PROBLEM TO WORK ON - Could you return every line of the records below that contains the word "Perfecta"?

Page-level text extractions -
= = = = = = =
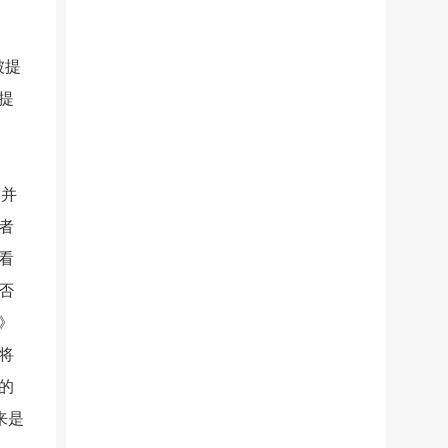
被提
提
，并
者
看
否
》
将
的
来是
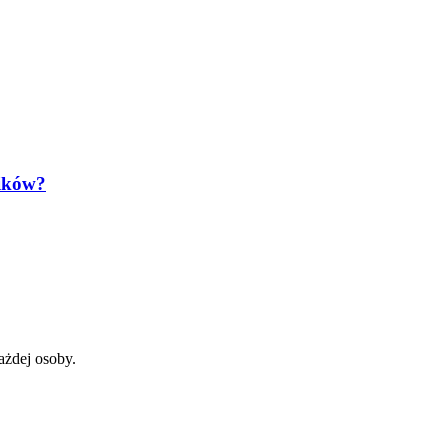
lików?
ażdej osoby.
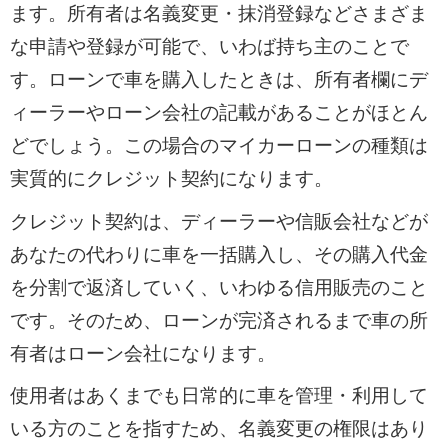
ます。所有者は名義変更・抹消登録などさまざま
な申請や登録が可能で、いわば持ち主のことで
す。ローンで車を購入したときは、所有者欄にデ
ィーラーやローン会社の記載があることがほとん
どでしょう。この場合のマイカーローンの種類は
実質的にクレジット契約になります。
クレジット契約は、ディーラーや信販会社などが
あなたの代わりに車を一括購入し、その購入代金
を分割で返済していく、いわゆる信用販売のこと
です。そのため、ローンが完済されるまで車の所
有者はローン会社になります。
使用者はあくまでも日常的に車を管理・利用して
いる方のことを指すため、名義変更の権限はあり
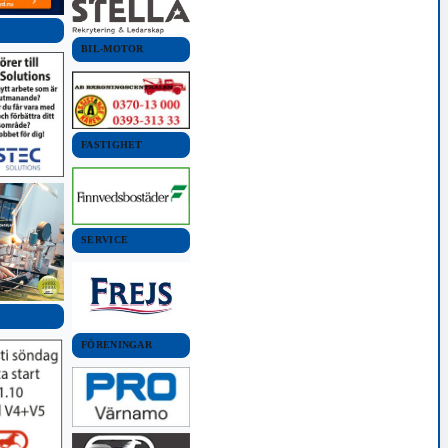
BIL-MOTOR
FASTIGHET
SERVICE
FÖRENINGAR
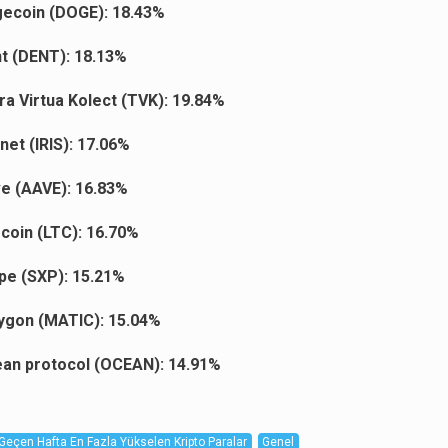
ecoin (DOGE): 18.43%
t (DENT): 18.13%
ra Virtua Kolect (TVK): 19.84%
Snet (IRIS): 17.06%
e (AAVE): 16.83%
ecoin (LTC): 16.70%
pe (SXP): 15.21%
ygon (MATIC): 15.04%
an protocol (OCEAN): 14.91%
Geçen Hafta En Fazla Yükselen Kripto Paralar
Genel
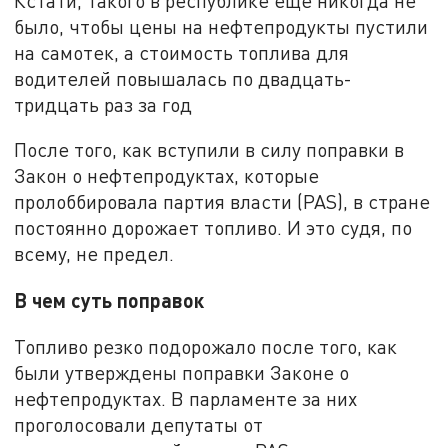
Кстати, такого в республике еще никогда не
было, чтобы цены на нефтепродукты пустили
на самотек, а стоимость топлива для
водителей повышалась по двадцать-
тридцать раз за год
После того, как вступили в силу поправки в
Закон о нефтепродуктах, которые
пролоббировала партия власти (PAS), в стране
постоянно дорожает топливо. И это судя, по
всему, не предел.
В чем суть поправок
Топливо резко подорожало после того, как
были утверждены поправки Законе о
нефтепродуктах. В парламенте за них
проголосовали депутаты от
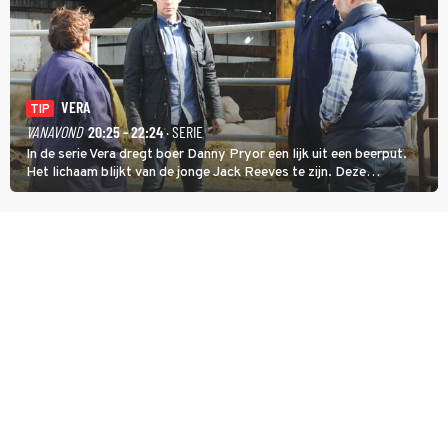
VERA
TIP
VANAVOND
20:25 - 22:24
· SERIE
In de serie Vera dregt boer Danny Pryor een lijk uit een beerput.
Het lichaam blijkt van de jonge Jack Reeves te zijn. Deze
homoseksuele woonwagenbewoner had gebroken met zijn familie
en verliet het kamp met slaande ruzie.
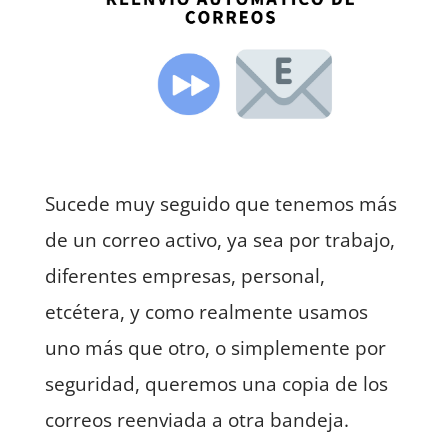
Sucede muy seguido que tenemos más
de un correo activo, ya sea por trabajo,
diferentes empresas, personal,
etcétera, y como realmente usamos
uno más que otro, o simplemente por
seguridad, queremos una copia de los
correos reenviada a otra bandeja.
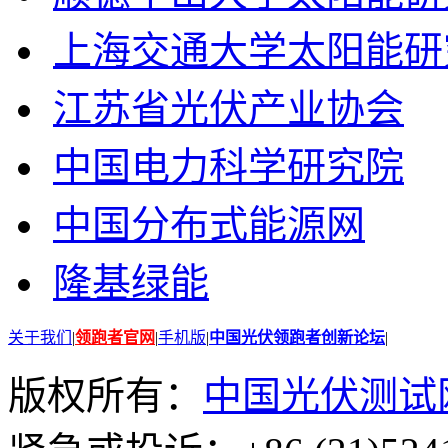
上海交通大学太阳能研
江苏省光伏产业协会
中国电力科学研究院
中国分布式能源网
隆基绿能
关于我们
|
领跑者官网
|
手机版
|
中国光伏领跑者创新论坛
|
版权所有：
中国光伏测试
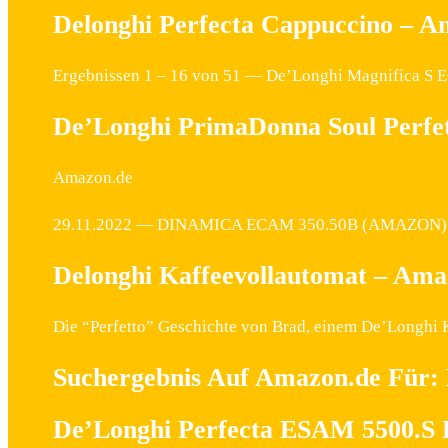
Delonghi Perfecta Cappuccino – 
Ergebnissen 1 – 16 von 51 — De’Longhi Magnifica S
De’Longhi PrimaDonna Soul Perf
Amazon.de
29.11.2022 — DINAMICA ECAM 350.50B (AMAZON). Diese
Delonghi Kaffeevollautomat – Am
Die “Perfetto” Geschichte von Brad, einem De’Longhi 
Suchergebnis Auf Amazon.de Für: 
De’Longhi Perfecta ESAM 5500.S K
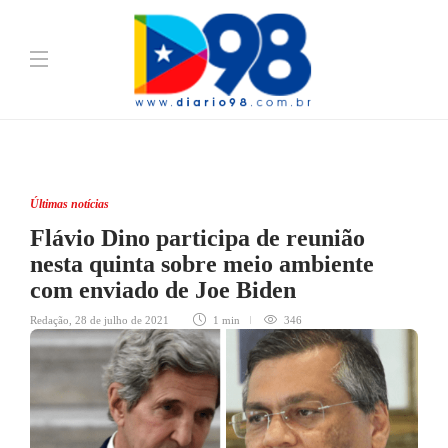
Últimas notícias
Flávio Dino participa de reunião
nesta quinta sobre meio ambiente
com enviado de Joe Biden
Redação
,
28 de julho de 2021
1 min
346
= = = = = = =
ANSWER SPACE -
Delonghi Perfecta Cappuccino – 
De’Longhi Perfecta ESAM 5500.S K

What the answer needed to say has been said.